● **Stored records**

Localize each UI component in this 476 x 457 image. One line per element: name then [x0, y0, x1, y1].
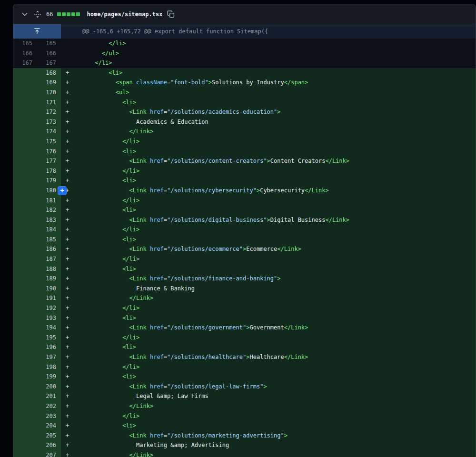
old-line-number[interactable] — [13, 196, 37, 206]
old-line-number[interactable] — [13, 333, 37, 343]
old-line-number[interactable] — [13, 88, 37, 98]
new-line-number[interactable]: 179 — [37, 176, 61, 186]
new-line-number[interactable]: 198 — [37, 362, 61, 372]
expand-hunk-button[interactable] — [13, 24, 61, 39]
old-line-number[interactable] — [13, 235, 37, 245]
new-line-number[interactable]: 187 — [37, 254, 61, 264]
old-line-number[interactable] — [13, 391, 37, 401]
copy-icon[interactable] — [167, 10, 175, 19]
old-line-number[interactable] — [13, 284, 37, 294]
old-line-number[interactable] — [13, 450, 37, 457]
new-line-number[interactable]: 168 — [37, 68, 61, 78]
new-line-number[interactable]: 186 — [37, 244, 61, 254]
old-line-number[interactable] — [13, 176, 37, 186]
new-line-number[interactable]: 202 — [37, 401, 61, 411]
old-line-number[interactable] — [13, 411, 37, 421]
old-line-number[interactable] — [13, 352, 37, 362]
old-line-number[interactable] — [13, 401, 37, 411]
old-line-number[interactable] — [13, 98, 37, 108]
old-line-number[interactable] — [13, 313, 37, 323]
diff-row: 186+ <Link href="/solutions/ecommerce">E… — [13, 244, 476, 254]
new-line-number[interactable]: 173 — [37, 117, 61, 127]
old-line-number[interactable]: 165 — [13, 39, 37, 49]
new-line-number[interactable]: 207 — [37, 450, 61, 457]
new-line-number[interactable]: 167 — [37, 58, 61, 68]
new-line-number[interactable]: 196 — [37, 342, 61, 352]
new-line-number[interactable]: 177 — [37, 156, 61, 166]
new-line-number[interactable]: 170 — [37, 88, 61, 98]
new-line-number[interactable]: 190 — [37, 284, 61, 294]
new-line-number[interactable]: 171 — [37, 98, 61, 108]
diff-row: 191+ </Link> — [13, 293, 476, 303]
old-line-number[interactable] — [13, 264, 37, 274]
old-line-number[interactable]: 167 — [13, 58, 37, 68]
old-line-number[interactable] — [13, 215, 37, 225]
new-line-number[interactable]: 172 — [37, 107, 61, 117]
old-line-number[interactable] — [13, 68, 37, 78]
new-line-number[interactable]: 178 — [37, 166, 61, 176]
old-line-number[interactable] — [13, 107, 37, 117]
new-line-number[interactable]: 182 — [37, 205, 61, 215]
new-line-number[interactable]: 203 — [37, 411, 61, 421]
new-line-number[interactable]: 176 — [37, 147, 61, 157]
old-line-number[interactable] — [13, 225, 37, 235]
new-line-number[interactable]: 184 — [37, 225, 61, 235]
old-line-number[interactable] — [13, 293, 37, 303]
add-comment-button[interactable]: + — [58, 186, 67, 195]
new-line-number[interactable]: 201 — [37, 391, 61, 401]
old-line-number[interactable] — [13, 382, 37, 392]
old-line-number[interactable] — [13, 117, 37, 127]
chevron-down-icon[interactable] — [20, 10, 29, 19]
old-line-number[interactable] — [13, 78, 37, 88]
new-line-number[interactable]: 205 — [37, 431, 61, 441]
unfold-icon[interactable] — [33, 10, 42, 19]
new-line-number[interactable]: 204 — [37, 421, 61, 431]
code-line: <Link href="/solutions/government">Gover… — [74, 323, 308, 333]
diff-row: 200+ <Link href="/solutions/legal-law-fi… — [13, 382, 476, 392]
new-line-number[interactable]: 199 — [37, 372, 61, 382]
new-line-number[interactable]: 206 — [37, 440, 61, 450]
new-line-number[interactable]: 185 — [37, 235, 61, 245]
new-line-number[interactable]: 195 — [37, 333, 61, 343]
old-line-number[interactable] — [13, 147, 37, 157]
old-line-number[interactable] — [13, 421, 37, 431]
old-line-number[interactable] — [13, 342, 37, 352]
code-line: </Link> — [74, 293, 153, 303]
old-line-number[interactable] — [13, 431, 37, 441]
old-line-number[interactable] — [13, 137, 37, 147]
diff-row: 196+ <li> — [13, 342, 476, 352]
new-line-number[interactable]: 200 — [37, 382, 61, 392]
old-line-number[interactable] — [13, 127, 37, 137]
new-line-number[interactable]: 193 — [37, 313, 61, 323]
new-line-number[interactable]: 183 — [37, 215, 61, 225]
old-line-number[interactable] — [13, 323, 37, 333]
new-line-number[interactable]: 169 — [37, 78, 61, 88]
old-line-number[interactable] — [13, 186, 37, 196]
diff-row: 199+ <li> — [13, 372, 476, 382]
old-line-number[interactable] — [13, 156, 37, 166]
old-line-number[interactable] — [13, 274, 37, 284]
old-line-number[interactable] — [13, 362, 37, 372]
new-line-number[interactable]: 175 — [37, 137, 61, 147]
file-name[interactable]: home/pages/sitemap.tsx — [87, 11, 162, 18]
new-line-number[interactable]: 165 — [37, 39, 61, 49]
new-line-number[interactable]: 197 — [37, 352, 61, 362]
diff-marker: + — [66, 431, 74, 441]
old-line-number[interactable] — [13, 244, 37, 254]
old-line-number[interactable] — [13, 254, 37, 264]
new-line-number[interactable]: 166 — [37, 49, 61, 59]
new-line-number[interactable]: 188 — [37, 264, 61, 274]
new-line-number[interactable]: 189 — [37, 274, 61, 284]
diff-row: 202+ </Link> — [13, 401, 476, 411]
old-line-number[interactable] — [13, 372, 37, 382]
new-line-number[interactable]: 192 — [37, 303, 61, 313]
new-line-number[interactable]: 194 — [37, 323, 61, 333]
old-line-number[interactable] — [13, 166, 37, 176]
old-line-number[interactable]: 166 — [13, 49, 37, 59]
new-line-number[interactable]: 174 — [37, 127, 61, 137]
new-line-number[interactable]: 181 — [37, 196, 61, 206]
new-line-number[interactable]: 191 — [37, 293, 61, 303]
old-line-number[interactable] — [13, 303, 37, 313]
old-line-number[interactable] — [13, 205, 37, 215]
old-line-number[interactable] — [13, 440, 37, 450]
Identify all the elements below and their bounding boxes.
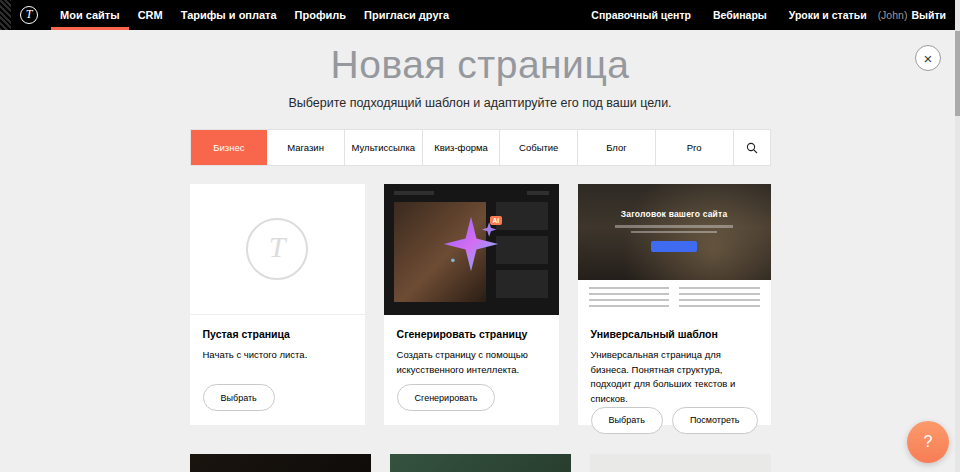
card-title: Пустая страница bbox=[203, 328, 352, 340]
preview-hero-title: Заголовок вашего сайта bbox=[578, 184, 771, 219]
card-title: Сгенерировать страницу bbox=[397, 328, 546, 340]
nav-invite-friend[interactable]: Пригласи друга bbox=[355, 0, 458, 30]
card-actions: Выбрать Посмотреть bbox=[591, 407, 758, 434]
ai-badge: AI bbox=[490, 216, 503, 225]
card-body: Пустая страница Начать с чистого листа. … bbox=[190, 315, 365, 425]
main-nav: Мои сайты CRM Тарифы и оплата Профиль Пр… bbox=[51, 0, 458, 30]
card-template bbox=[390, 454, 571, 472]
tab-business[interactable]: Бизнес bbox=[191, 130, 268, 165]
tab-quiz-form[interactable]: Квиз-форма bbox=[423, 130, 501, 165]
nav-my-sites[interactable]: Мои сайты bbox=[51, 0, 129, 30]
tab-event[interactable]: Событие bbox=[500, 130, 578, 165]
preview-hero: Заголовок вашего сайта bbox=[578, 184, 771, 280]
ai-preview-image: AI bbox=[384, 184, 559, 315]
link-lessons[interactable]: Уроки и статьи bbox=[778, 0, 878, 30]
nav-crm[interactable]: CRM bbox=[129, 0, 172, 30]
card-template bbox=[590, 454, 771, 472]
scrollbar-thumb[interactable] bbox=[955, 31, 960, 116]
view-template-button[interactable]: Посмотреть bbox=[672, 407, 758, 434]
select-blank-button[interactable]: Выбрать bbox=[203, 384, 275, 411]
search-icon bbox=[746, 142, 758, 154]
tab-blog[interactable]: Блог bbox=[578, 130, 656, 165]
card-actions: Сгенерировать bbox=[397, 384, 546, 411]
blank-page-preview: T bbox=[190, 184, 365, 315]
template-preview-image bbox=[190, 454, 371, 472]
card-body: Сгенерировать страницу Создать страницу … bbox=[384, 315, 559, 425]
page-subtitle: Выберите подходящий шаблон и адаптируйте… bbox=[0, 96, 960, 110]
template-grid-row2 bbox=[190, 454, 771, 472]
template-grid: T Пустая страница Начать с чистого листа… bbox=[190, 184, 771, 425]
card-universal-template: Заголовок вашего сайта Универсальный шаб… bbox=[578, 184, 771, 425]
help-button[interactable]: ? bbox=[907, 421, 949, 463]
tilda-logo-icon: T bbox=[246, 218, 308, 280]
card-blank-page: T Пустая страница Начать с чистого листа… bbox=[190, 184, 365, 425]
close-button[interactable]: × bbox=[915, 45, 941, 71]
template-category-tabs: Бизнес Магазин Мультиссылка Квиз-форма С… bbox=[190, 129, 771, 166]
topbar-right: Справочный центр Вебинары Уроки и статьи… bbox=[580, 0, 946, 30]
tab-shop[interactable]: Магазин bbox=[267, 130, 345, 165]
select-template-button[interactable]: Выбрать bbox=[591, 407, 663, 434]
link-webinars[interactable]: Вебинары bbox=[702, 0, 778, 30]
topbar: T Мои сайты CRM Тарифы и оплата Профиль … bbox=[0, 0, 960, 30]
search-tab[interactable] bbox=[734, 130, 770, 165]
topbar-texture bbox=[0, 0, 11, 30]
user-name[interactable]: (John) bbox=[878, 9, 908, 21]
nav-profile[interactable]: Профиль bbox=[286, 0, 355, 30]
universal-preview-image: Заголовок вашего сайта bbox=[578, 184, 771, 315]
card-description: Начать с чистого листа. bbox=[203, 348, 352, 363]
card-description: Создать страницу с помощью искусственног… bbox=[397, 348, 546, 377]
question-icon: ? bbox=[924, 433, 933, 451]
tab-pro[interactable]: Pro bbox=[656, 130, 734, 165]
template-preview-image bbox=[390, 454, 571, 472]
link-help-center[interactable]: Справочный центр bbox=[580, 0, 702, 30]
generate-button[interactable]: Сгенерировать bbox=[397, 384, 496, 411]
card-template bbox=[190, 454, 371, 472]
card-title: Универсальный шаблон bbox=[591, 328, 758, 340]
page-title: Новая страница bbox=[0, 43, 960, 87]
preview-hero-button bbox=[651, 241, 697, 252]
preview-text-section bbox=[578, 280, 771, 315]
logout-link[interactable]: Выйти bbox=[911, 9, 946, 21]
card-actions: Выбрать bbox=[203, 384, 352, 411]
close-icon: × bbox=[924, 51, 933, 66]
nav-tariffs[interactable]: Тарифы и оплата bbox=[172, 0, 286, 30]
template-preview-image bbox=[590, 454, 771, 472]
logo-button[interactable]: T bbox=[11, 0, 51, 30]
tab-multilink[interactable]: Мультиссылка bbox=[345, 130, 423, 165]
card-body: Универсальный шаблон Универсальная стран… bbox=[578, 315, 771, 448]
tilda-logo-icon: T bbox=[20, 6, 38, 24]
card-description: Универсальная страница для бизнеса. Поня… bbox=[591, 348, 758, 407]
card-ai-generate: AI Сгенерировать страницу Создать страни… bbox=[384, 184, 559, 425]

● **What is expected**
The answer must consist of every line from the entries above that contains "actions".

● **Expected answer**
card-actions: Выбрать Посмотреть bbox=[591, 407, 758, 434]
card-actions: Сгенерировать bbox=[397, 384, 546, 411]
card-actions: Выбрать bbox=[203, 384, 352, 411]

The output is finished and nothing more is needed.